24/7 Wall St. has identified 10 large companies that probably would love to see President Trump or any other politicians and regulatory agencies go after Amazon in any manner possible. Two of these have been combined because they are so similar, and we have included dividend yields and the relation to past highs as an example. Again, this is just a sample of the companies, as there are literally too many to name that could benefit if Amazon gets targeted.
> Market cap: $22 billion
Digital Realty Trust Inc. (NYSE: DLR) is a real estate investment trust (REIT) focused on owning data centers with colocation and interconnection strategies for many of the largest companies and enterprises. While it is not a retail play, imagine how the company might win if Amazon Web Services (AWS) was somehow carved out of the online retailing strategy, with its thousands of vendors who use AWS and sell through the Amazon third-party platform. You could argue the same for other companies, but Digital Realty shares were last seen up 1.7% at $104.45 on Wednesday. That is down about 18% from its 52-week high of $127.23. Digital Realty now has a dividend yield of almost 4%.

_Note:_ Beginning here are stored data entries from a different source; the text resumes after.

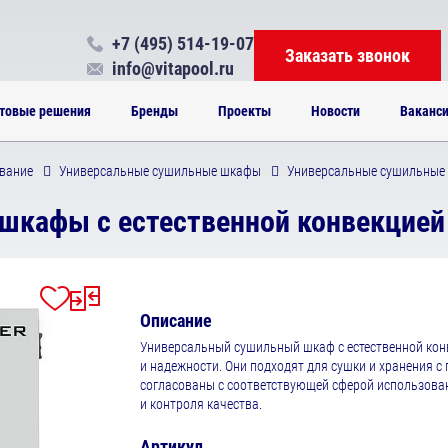
+7 (495) 514-19-07
Заказать звонок
info@vitapool.ru
товые решения
Бренды
Проекты
Новости
Ваканс
вание
Универсальные сушильные шкафы
Универсальные сушильные ш
кафы с естественной конвекцией 
Описание
Универсальный сушильный шкаф с естественной кон
и надежности. Они подходят для сушки и хранения с
согласованы с соответствующей сферой использован
и контроля качества.
Артикул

> Market cap: $25.5 billion
Dollar General Corp. (NYSE: DG) would love to see Amazon get its wings clipped. While the “dollar store” has reached up and now includes many items priced well above a $1.00, the reality is that Dollar General competes against many retail categories now. It’s also hard to do online-only living with selling lower-priced items when consumers are often spending hundreds of dollars at a time through Amazon. Dollar General shares were last seen up 1.9% at $94.15, which is 11% lower than its 52-week high of $105.82.
> Market Cap: $6.2 billion
Kimco Realty Corp. (NYSE: KIM) is one of North America’s top REITs that owns and operates open-air shopping centers in major metro areas. If more and more people do not want to own cars, and if they don’t want to go out shopping indoors, they are far more likely to be an Amazon web potato. Kimco shares were last seen up 2.7% at $14.51, in a 52-week range of $13.69 to $23.03. And while it has a dividend yield of more than 7%, its shares are currently less than half of the $32 share price that was seen in mid-2016.
> Market cap: $21 billion
Now that Amazon has taken over Whole Foods, one obvious beneficiary would be Kroger Co. (NYSE: KR). Being a massive retailer competing with Walmart and Whole Foods was hard enough, but adding Amazon into the mix made this much more relevant beyond theory. Kroger shares were last seen up 1.8% at $23.90 on this report.